Bienvenido Maquedano

La espada de madera

Bienvenido Maquedano


Jesús del Verbo

09/02/2021

En el año 1984, un joven con nombre bíblico y la tinta aún fresca en su diploma de maestro recaló en El Puente del Arzobispo para dar Francés y Lengua española. El pelo encrespado y unos ojos peculiares, a la japonesa, le hicieron destacar entre el ramillete de profesores del colegio Pedro Tenorio como un saltamontes rojo en el alquitrán de una carretera. Empezó de ese modo tan poco glamuroso su dedicación (se diría también su condena) de treinta y siete años, cuatro meses y trece días al desasne de muchos niños y no pocos adultos. Aunque se libró de refilón de que yo fuera su discípulo, décadas más tarde un amigo común nos sentó frente a frente en una mesa del Jacaranda. Desde entonces, cada mes, apostados tras una empalizada de botellines, al calor del mechero inestable que socarra una fondue de queso, recuperamos a toda pausa lo que el destino juguetón nos quitó, y me alimento cual garrapata de la sangre caliente y la ‘joie de vivre’ de un tipo que hace honor a su apellido y dispara discursos como si tuviera un Colt 45 empastado en los dientes.
Pocos saben que este devorador de lecturas, desde el más trivial mensaje de Twitter a la más rebuscada novela de Pynchon, es un hombre de acción. ¿Quién se lo podría imaginar aprisionado en un traje de buzo, con escafandra y botas de plomo, soldando el casco de navíos militares mientras tararea algo de Víctor Jara? ¿Quién adivinará en sus hechuras a un antiguo piloto de ultraligeros con poca habilidad para el aterrizaje en días ventosos?
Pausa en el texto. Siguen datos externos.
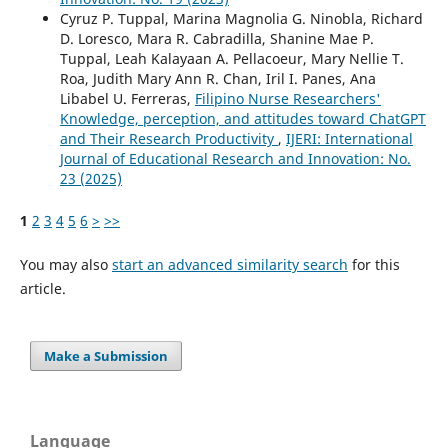
Cyruz P. Tuppal, Marina Magnolia G. Ninobla, Richard
D. Loresco, Mara R. Cabradilla, Shanine Mae P.
Tuppal, Leah Kalayaan A. Pellacoeur, Mary Nellie T.
Roa, Judith Mary Ann R. Chan, Iril I. Panes, Ana
Libabel U. Ferreras,
Filipino Nurse Researchers'
Knowledge, perception, and attitudes toward ChatGPT
and Their Research Productivity
,
IJERI: International
Journal of Educational Research and Innovation: No.
23 (2025)
1
2
3
4
5
6
>
>>
You may also
start an advanced similarity search
for this
article.
Make a Submission
Language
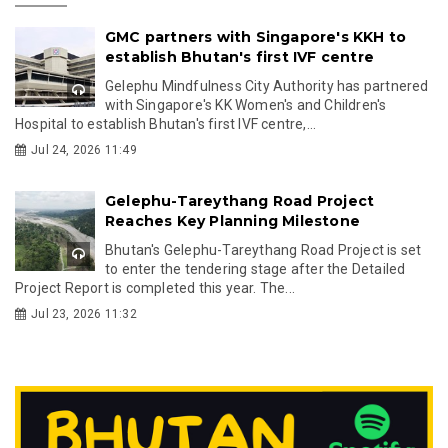
GMC partners with Singapore's KKH to
establish Bhutan's first IVF centre
Gelephu Mindfulness City Authority has partnered
with Singapore's KK Women's and Children's
Hospital to establish Bhutan's first IVF centre,...
Jul 24, 2026 11:49
Gelephu-Tareythang Road Project
Reaches Key Planning Milestone
Bhutan's Gelephu-Tareythang Road Project is set
to enter the tendering stage after the Detailed
Project Report is completed this year. The...
Jul 23, 2026 11:32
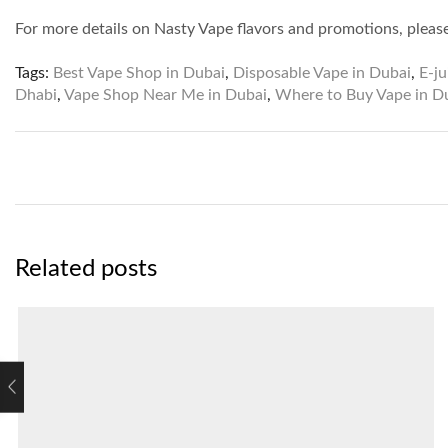
For more details on Nasty Vape flavors and promotions, pleas
Tags:
Best Vape Shop in Dubai
,
Disposable Vape in Dubai
,
E-ju
Dhabi
,
Vape Shop Near Me in Dubai
,
Where to Buy Vape in D
Related posts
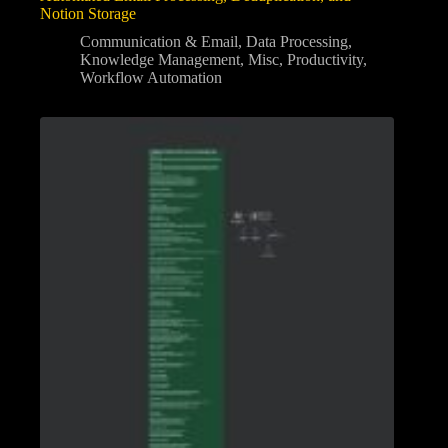
Notion Storage
Communication & Email
,
Data Processing
,
Knowledge Management
,
Misc
,
Productivity
,
Workflow Automation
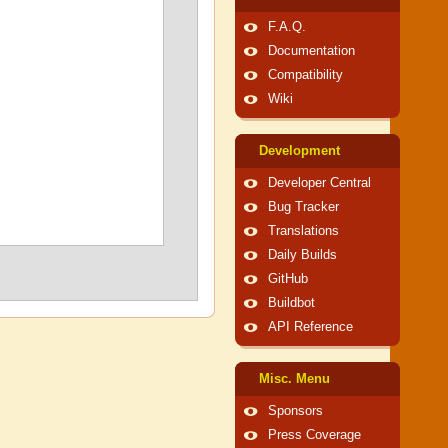
F.A.Q.
Documentation
Compatibility
Wiki
Development
Developer Central
Bug Tracker
Translations
Daily Builds
GitHub
Buildbot
API Reference
Misc. Menu
Sponsors
Press Coverage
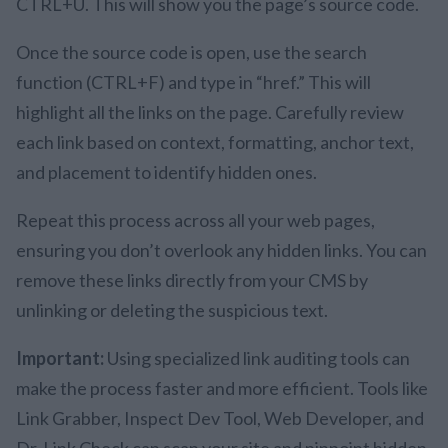
CTRL+U. This will show you the page’s source code.
Once the source code is open, use the search
function (CTRL+F) and type in “href.” This will
highlight all the links on the page. Carefully review
each link based on context, formatting, anchor text,
and placement to identify hidden ones.
Repeat this process across all your web pages,
ensuring you don’t overlook any hidden links. You can
remove these links directly from your CMS by
unlinking or deleting the suspicious text.
Important:
Using specialized link auditing tools can
make the process faster and more efficient. Tools like
Link Grabber, Inspect Dev Tool, Web Developer, and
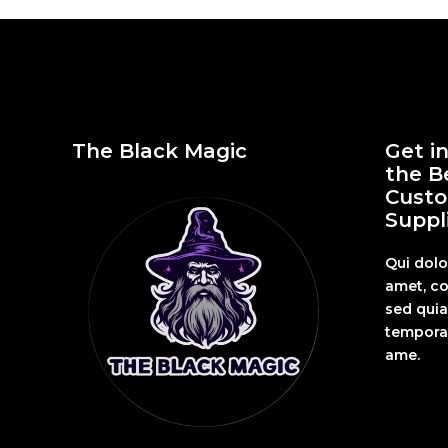
The Black Magic
Get i
the B
Custo
Suppli
Qui dolo
amet, co
sed qui
tempora 
ame.
Fashion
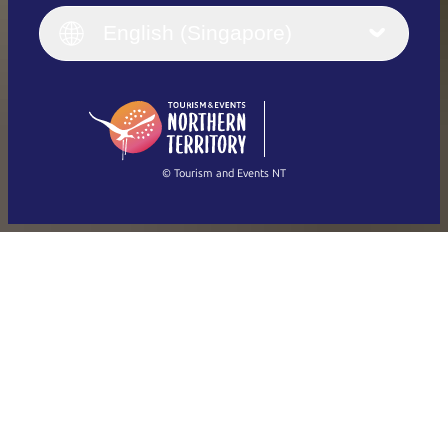
Italiano
English (UK)
English (Singapore)
Deutsch
English (US)
日本語
English
简体中文
(Singapore)
繁體中文
Français
© Tourism and Events NT
Show all photos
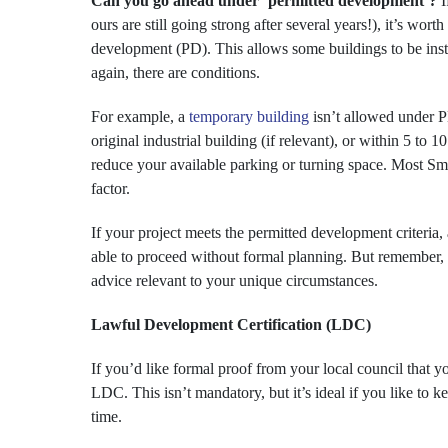
Can you go ahead under ‘permitted development’?
I
ours are still going strong after several years!), it’s wor
development (PD). This allows some buildings to be insta
again, there are conditions.
For example, a
temporary building
isn’t allowed under PD
original industrial building (if relevant), or within 5 to 
reduce your available parking or turning space. Most Sma
factor.
If your project meets the permitted development criteria,
able to proceed without formal planning. But remember, t
advice relevant to your unique circumstances.
Lawful Development Certification (LDC)
If you’d like formal proof from your local council that 
LDC. This isn’t mandatory, but it’s ideal if you like to 
time.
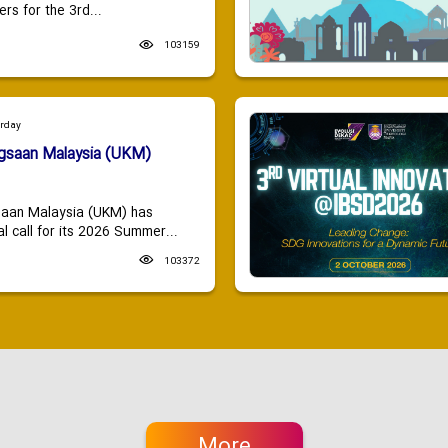
ers for the 3rd...
103159
urday
ngsaan Malaysia (UKM)
saan Malaysia (UKM) has
 call for its 2026 Summer...
103372
More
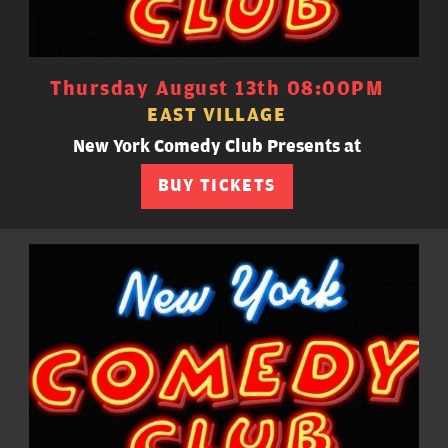
Thursday August 13th 08:00PM
EAST VILLAGE
New York Comedy Club Presents at
BUY TICKETS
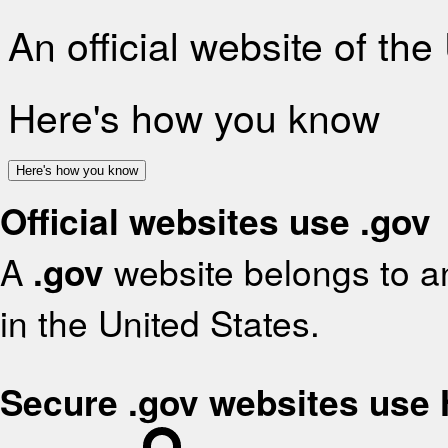
An official website of th
Here's how you know
Here's how you know
Official websites use .gov
A
.gov
website belongs to an
in the United States.
Secure .gov websites use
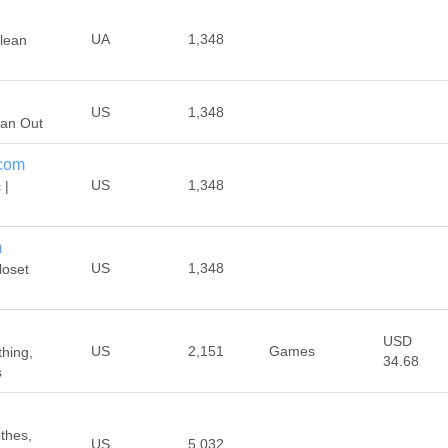
UA
1,348
Clean
US
1,348
ean Out
.com
US
1,348
 |
m
US
1,348
loset
USD
US
2,151
Games
thing,
34.68
s
othes,
US
5,032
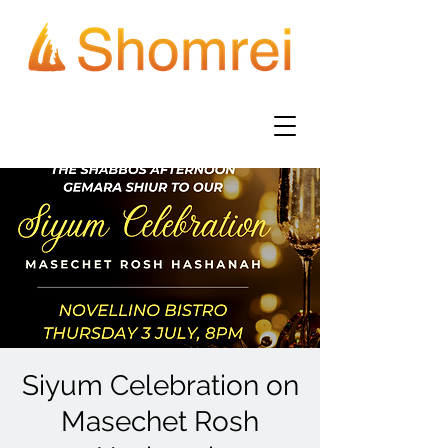
Siyum Celebration on
Masechet Rosh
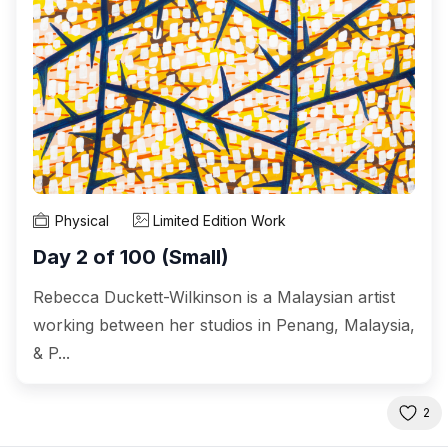
Physical
Limited Edition Work
Day 2 of 100 (Small)
Rebecca Duckett-Wilkinson is a Malaysian artist
working between her studios in Penang, Malaysia,
& P...
2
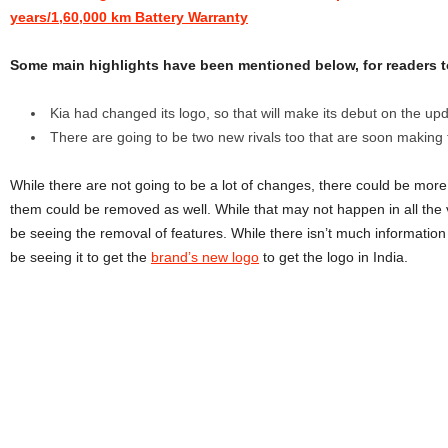
years/1,60,000 km Battery Warranty
Some main highlights have been mentioned below, for readers t
Kia had changed its logo, so that will make its debut on the up
There are going to be two new rivals too that are soon making t
While there are not going to be a lot of changes, there could be mor
them could be removed as well. While that may not happen in all the 
be seeing the removal of features. While there isn’t much information
be seeing it to get the
brand’s new logo
to get the logo in India.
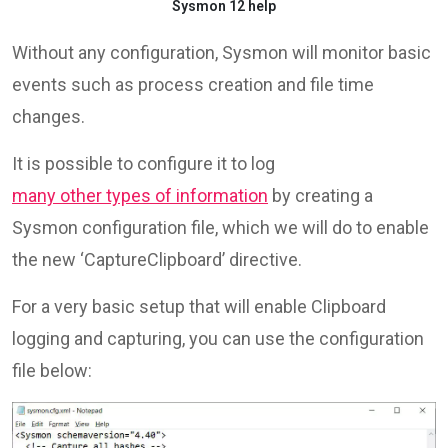
Sysmon 12 help
Without any configuration, Sysmon will monitor basic
events such as process creation and file time
changes.
It is possible to configure it to log
many other types of information
by creating a
Sysmon configuration file, which we will do to enable
the new ‘CaptureClipboard’ directive.
For a very basic setup that will enable Clipboard
logging and capturing, you can use the configuration
file below:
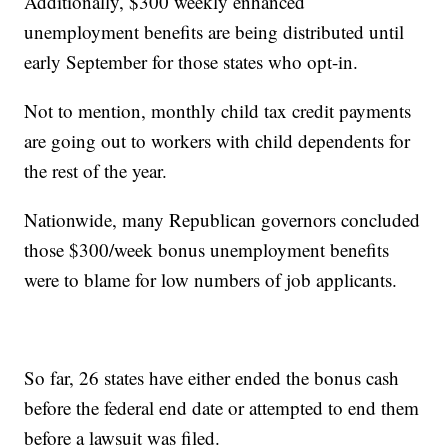
Additionally, $300 weekly enhanced
unemployment benefits are being distributed until
early September for those states who opt-in.
Not to mention, monthly child tax credit payments
are going out to workers with child dependents for
the rest of the year.
Nationwide, many Republican governors concluded
those $300/week bonus unemployment benefits
were to blame for low numbers of job applicants.
So far, 26 states have either ended the bonus cash
before the federal end date or attempted to end them
before a lawsuit was filed.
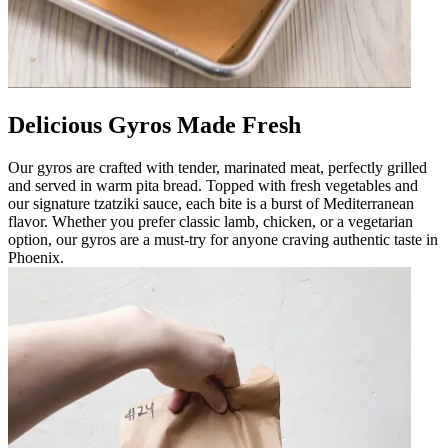
Delicious Gyros Made Fresh
Our gyros are crafted with tender, marinated meat, perfectly grilled
and served in warm pita bread. Topped with fresh vegetables and
our signature tzatziki sauce, each bite is a burst of Mediterranean
flavor. Whether you prefer classic lamb, chicken, or a vegetarian
option, our gyros are a must-try for anyone craving authentic taste in
Phoenix.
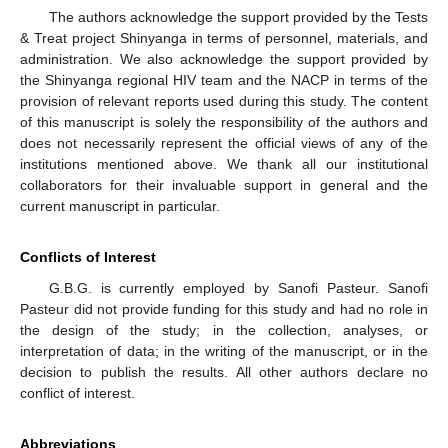
The authors acknowledge the support provided by the Tests
& Treat project Shinyanga in terms of personnel, materials, and
administration. We also acknowledge the support provided by
the Shinyanga regional HIV team and the NACP in terms of the
provision of relevant reports used during this study. The content
of this manuscript is solely the responsibility of the authors and
does not necessarily represent the official views of any of the
institutions mentioned above. We thank all our institutional
collaborators for their invaluable support in general and the
current manuscript in particular.
Conflicts of Interest
G.B.G. is currently employed by Sanofi Pasteur. Sanofi
Pasteur did not provide funding for this study and had no role in
the design of the study; in the collection, analyses, or
interpretation of data; in the writing of the manuscript, or in the
decision to publish the results. All other authors declare no
11. May
12. May
13. May
14. May
15. May
16. May
17. May
18. May
19. May
21. May
22. May
23. May
24. May
25. May
26. May
27. May
28. May
29. May
31. May
1. Jun
2. Jun
3. Jun
4. Jun
5. Jun
6. Jun
7. Jun
8. Jun
10. Jun
11. Jun
12. Jun
13. Jun
14. Jun
15. Jun
16. Jun
17. Jun
18. Jun
20. Jun
21. Jun
22. Jun
23. Jun
24. Jun
25. Jun
26. Jun
27. Jun
28. Jun
30. Jun
1. Jul
2. Jul
3. Jul
4. Jul
5. Jul
6. Jul
7. Jul
8. Jul
10. Jul
11. Jul
12. Jul
13. Jul
14. Jul
15. Jul
16. Jul
17. Jul
18. Jul
20. Jul
21. Jul
22. Jul
23. Jul
24. Jul
25. Jul
26. Jul
27. Jul
28. Jul
30. Jul
31. Jul
1. Aug
2. Aug
3. Aug
4. Aug
5. Aug
6. Aug
7. Aug
conflict of interest.
Abbreviations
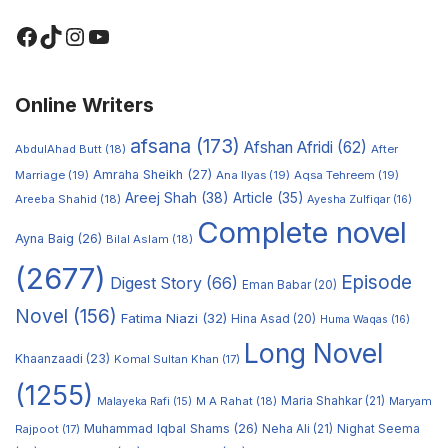
Online Writers
afsana
(173)
Afshan Afridi
(62)
AbdulAhad Butt
(18)
After
Amraha Sheikh
(27)
Marriage
(19)
Ana Ilyas
(19)
Aqsa Tehreem
(19)
Areej Shah
(38)
Article
(35)
Areeba Shahid
(18)
Ayesha Zulfiqar
(16)
Complete novel
Ayna Baig
(26)
Bilal Aslam
(18)
(2677)
Episode
Digest Story
(66)
Eman Babar
(20)
Novel
(156)
Fatima Niazi
(32)
Hina Asad
(20)
Huma Waqas
(16)
Long Novel
Khaanzaadi
(23)
Komal Sultan Khan
(17)
(1255)
M A Rahat
(18)
Maria Shahkar
(21)
Maryam
Malayeka Rafi
(15)
Muhammad Iqbal Shams
(26)
Rajpoot
(17)
Neha Ali
(21)
Nighat Seema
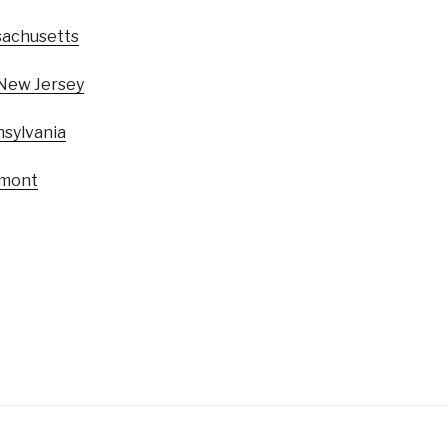
achusetts
New Jersey
sylvania
mont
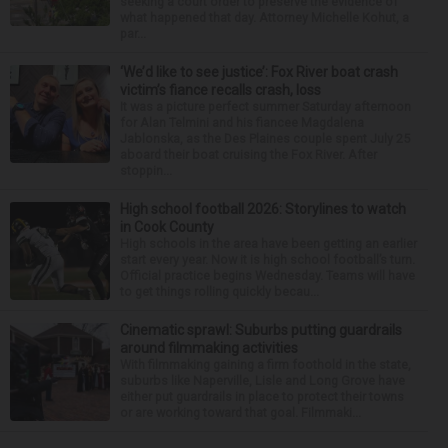
seeking a court order to preserve the evidence of
what happened that day. Attorney Michelle Kohut, a
par...
‘We’d like to see justice’: Fox River boat crash
victim’s fiance recalls crash, loss
It was a picture perfect summer Saturday afternoon
for Alan Telmini and his fiancee Magdalena
Jablonska, as the Des Plaines couple spent July 25
aboard their boat cruising the Fox River. After
stoppin...
High school football 2026: Storylines to watch
in Cook County
High schools in the area have been getting an earlier
start every year. Now it is high school football’s turn.
Official practice begins Wednesday. Teams will have
to get things rolling quickly becau...
Cinematic sprawl: Suburbs putting guardrails
around filmmaking activities
With filmmaking gaining a firm foothold in the state,
suburbs like Naperville, Lisle and Long Grove have
either put guardrails in place to protect their towns
or are working toward that goal. Filmmaki...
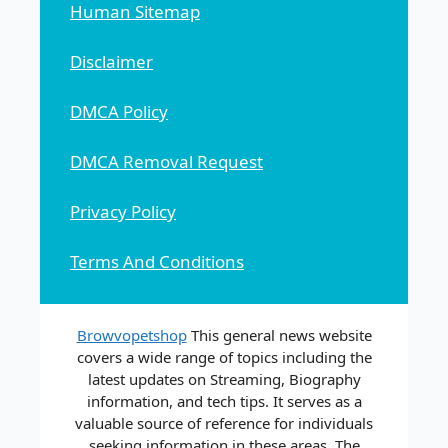
Human Sitemap
Disclaimer
DMCA Policy
DMCA Removal Request
Privacy Policy
Terms And Conditions
Browvopetshop
This general news website
covers a wide range of topics including the
latest updates on Streaming, Biography
information, and tech tips. It serves as a
valuable source of reference for individuals
seeking information in these areas. The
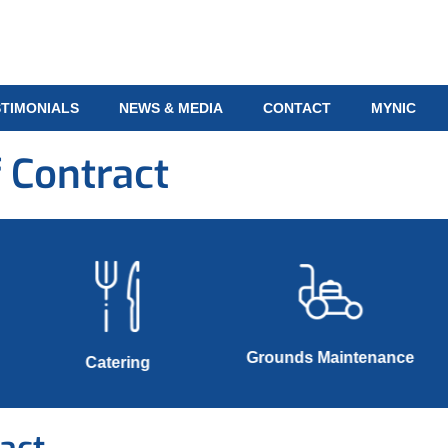
STIMONIALS
NEWS & MEDIA
CONTACT
MYNIC
 Contract
Grounds Maintenance
Catering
Quizá sea más evidente su gusto por la fotografía y los viajes, por encajar sus zapatos en las huellas de los borrachos ilustres que recorrieron Dublín o rendir culto en un parque alemán a las estatuas mastodónticas de los filósofos que inventaron el marxismo. Tal vez ese sea su punto débil: aferrarse a una ideología decimonónica en unos tiempos que han dado sepultura a todo pensamiento reflexivo. Por eso choca su vehemente enfoque de los asuntos mundanos; tanto como verle lucir en la muñeca un reloj de la Unión Soviética en lugar de un Seiko.
Cerveza tras cerveza me ha ido desvelando las maravillas de ‘El elogio de la sombra’ de Junichiro Tanizaki, el realismo mágico impregnado de mar y caserío de Ramiro Pinilla, o la difícil sencillez de Jon Bilbao. Gracias a su magisterio prefiero la pátina de los viejos objetos sobre el brillo cegador de los nuevos, aprecio el regusto a manzanas ácidas de un culín de sidra natural, distingo el olor a niño recién cenado en el Tres leches de Pría y disfruto con el arañazo en la garganta del Afuega’l pitu empimentonado. Es el primer amigo que se me jubila. Si controlo mi envidia, seguro que también aprendo de eso.